AMPG Laporkan Akun Medsos Penghina Ketua Umum Golkar ke Polda Metro Jaya

AMPG Laporkan Akun Medsos Penghina Ketua Umum Golkar ke Polda Metro Jaya

Fajarasia.id  — Pengurus Pusat Angkatan Muda Pembaharuan Golkar (AMPG) mendatangi Polda Metro Jaya pada Senin (20/10/2025) untuk melaporkan sejumlah akun media sosial yang diduga menyebarkan konten penghinaan terhadap Ketua Umum Partai Golkar, Bahlil Lahadalia. Wakil Ketua Umum AMPG, Sedek Bahta, menyampaikan bahwa laporan ini merupakan tindak lanjut dari serangan daring yang dinilai terstruktur dan masif.

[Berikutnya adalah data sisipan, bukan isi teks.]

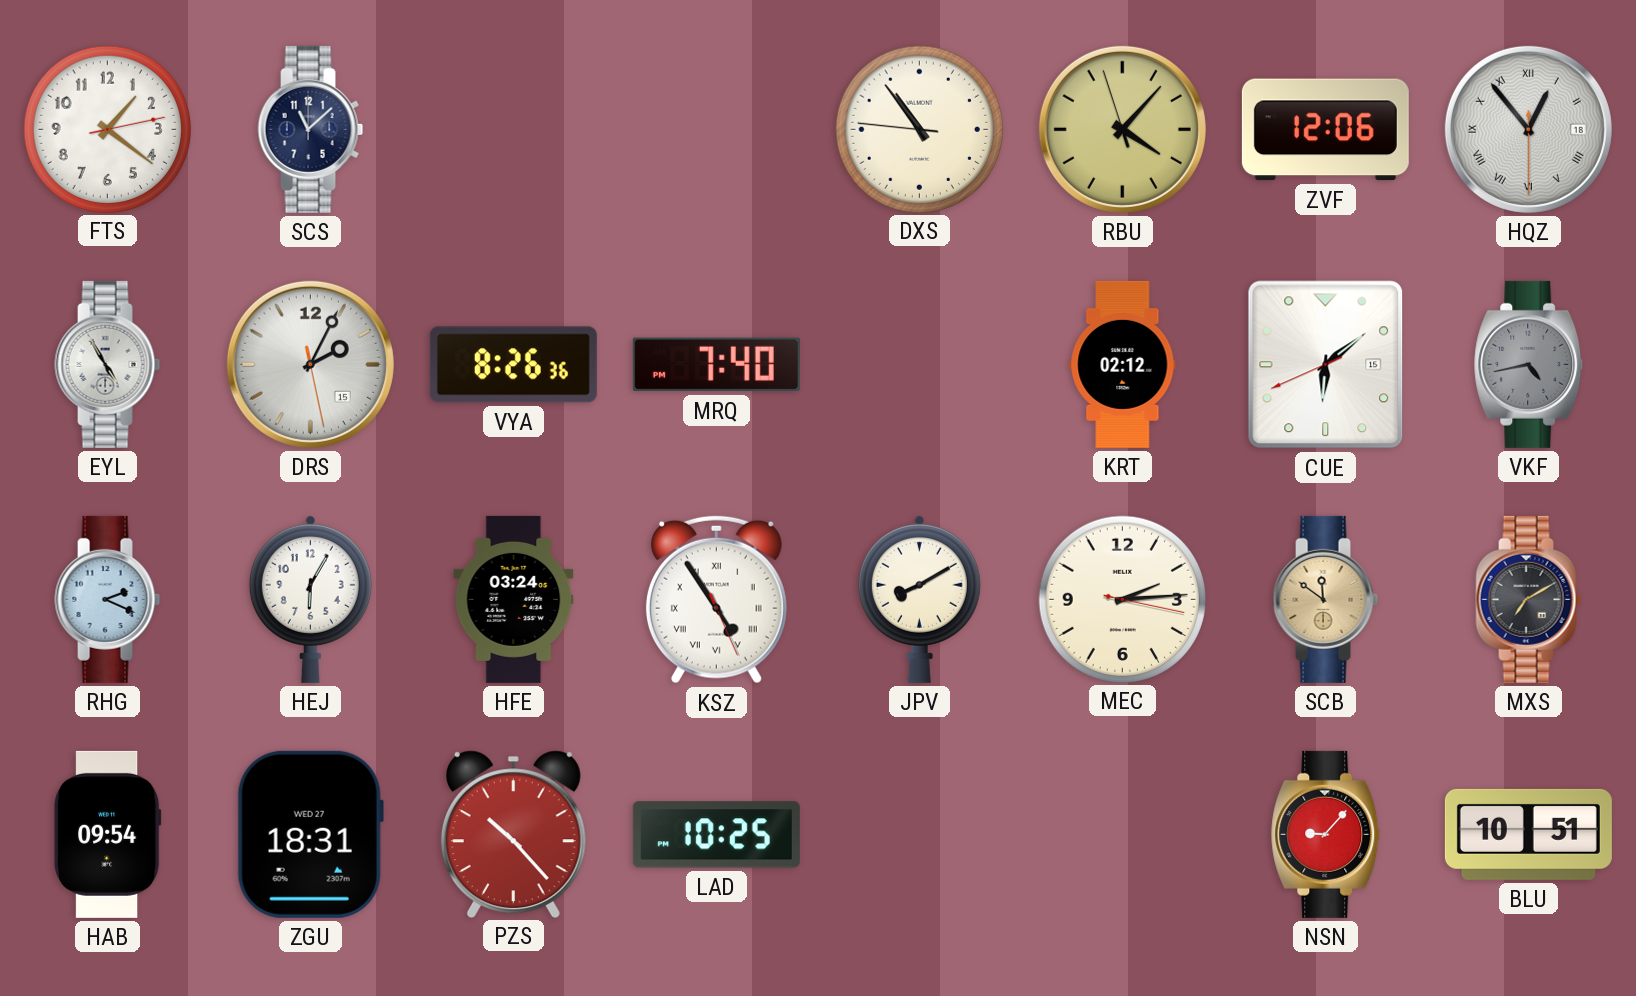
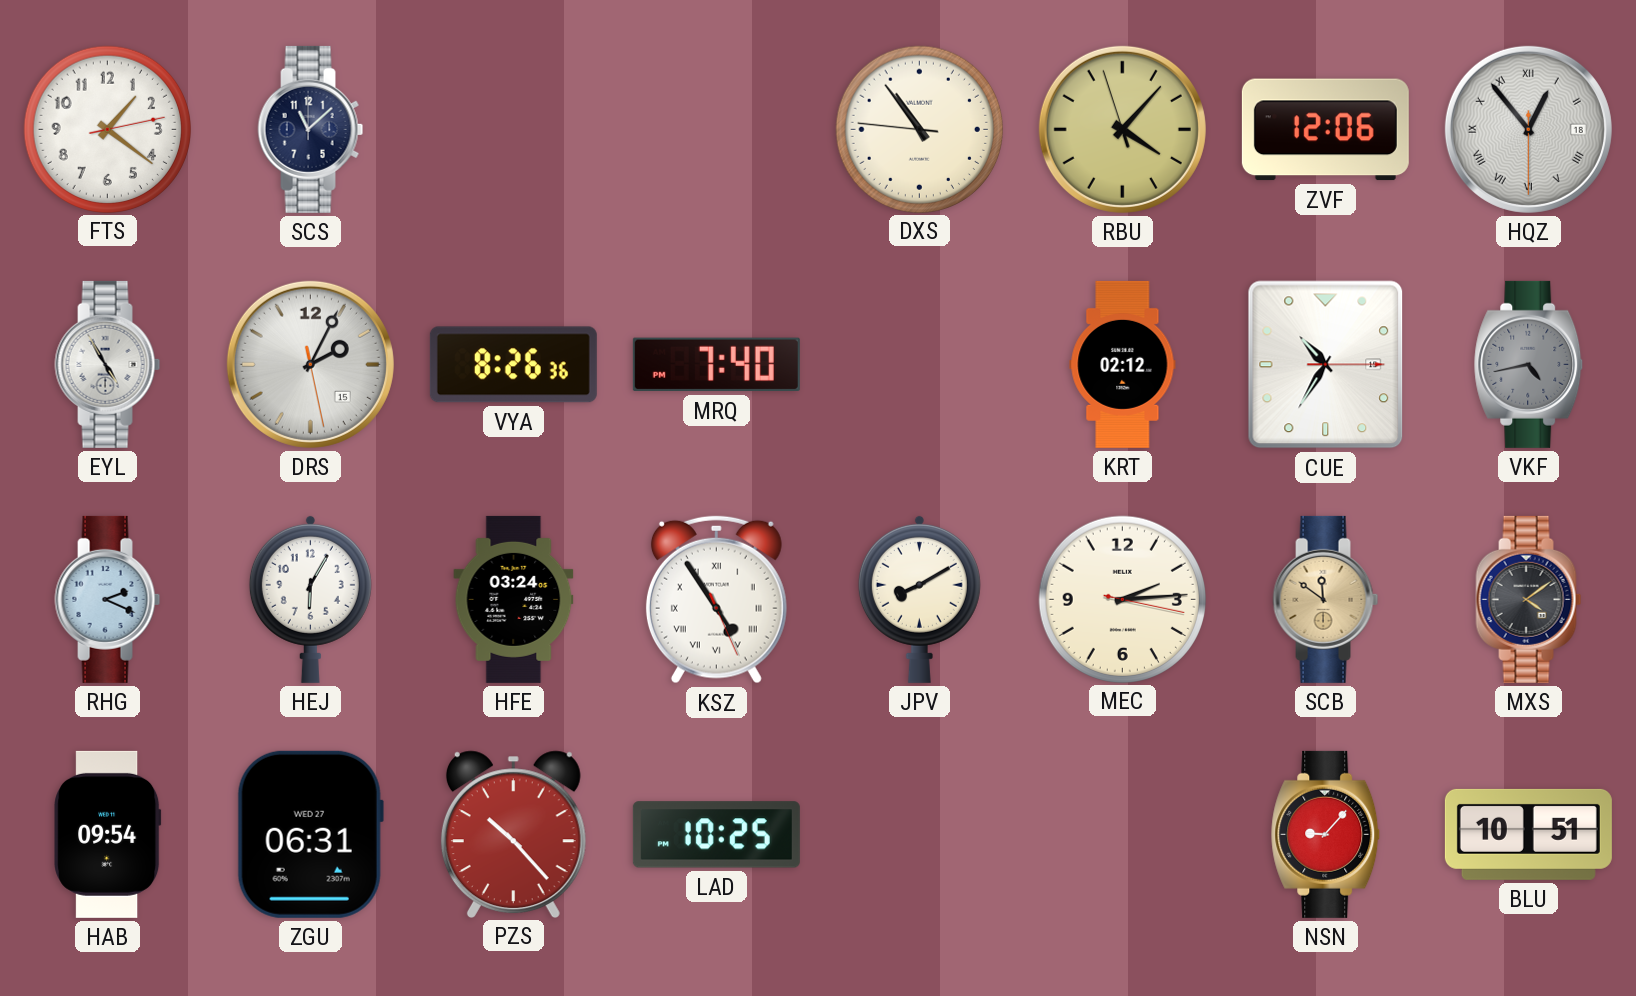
CUE: 6:08 -> 10:35
MXS: 7:10 -> 4:09
ZGU: 18:31 -> 06:31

Konten Bernuansa Penghinaan Dalam keterangannya, Sedek menjelaskan bahwa pihaknya telah melakukan konsultasi dengan Direktorat Siber Polda Metro Jaya dan menyerahkan sejumlah barang bukti berupa tangkapan layar unggahan yang dianggap merendahkan martabat Bahlil. “Konten-konten tersebut diduga melanggar ketentuan dalam Pasal 27 dan 28 UU ITE serta Pasal 310 KUHP,” ujarnya.

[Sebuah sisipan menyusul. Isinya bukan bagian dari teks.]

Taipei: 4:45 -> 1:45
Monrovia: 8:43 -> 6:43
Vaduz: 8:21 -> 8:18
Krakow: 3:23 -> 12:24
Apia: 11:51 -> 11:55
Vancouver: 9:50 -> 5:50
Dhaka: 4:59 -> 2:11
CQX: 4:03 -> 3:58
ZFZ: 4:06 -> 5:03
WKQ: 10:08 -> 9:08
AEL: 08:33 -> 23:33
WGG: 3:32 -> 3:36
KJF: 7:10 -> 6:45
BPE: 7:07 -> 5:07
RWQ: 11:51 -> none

Langkah Hukum Didahului Somasi AMPG menyatakan bahwa sebelum melangkah ke jalur hukum, mereka telah mengirimkan somasi kepada pemilik akun-akun tersebut. Beberapa di antaranya telah bersikap kooperatif dan menghapus unggahan yang dimaksud. Namun, karena masih ada akun lain yang terus menyebarkan konten serupa, laporan resmi pun dibuat.

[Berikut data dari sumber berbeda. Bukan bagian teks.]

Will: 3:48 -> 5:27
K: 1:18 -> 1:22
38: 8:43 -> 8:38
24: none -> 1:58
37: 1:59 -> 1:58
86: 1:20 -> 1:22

Jumlah Akun dan Bukti Awal Sedek menyebutkan bahwa lima hingga tujuh akun telah dilaporkan dalam tahap awal, dan jumlah tersebut kemungkinan akan bertambah seiring proses penelusuran. Ia menambahkan bahwa identitas akun dan bukti digital telah diserahkan kepada penyidik, namun tidak akan dipublikasikan demi menjaga proses hukum.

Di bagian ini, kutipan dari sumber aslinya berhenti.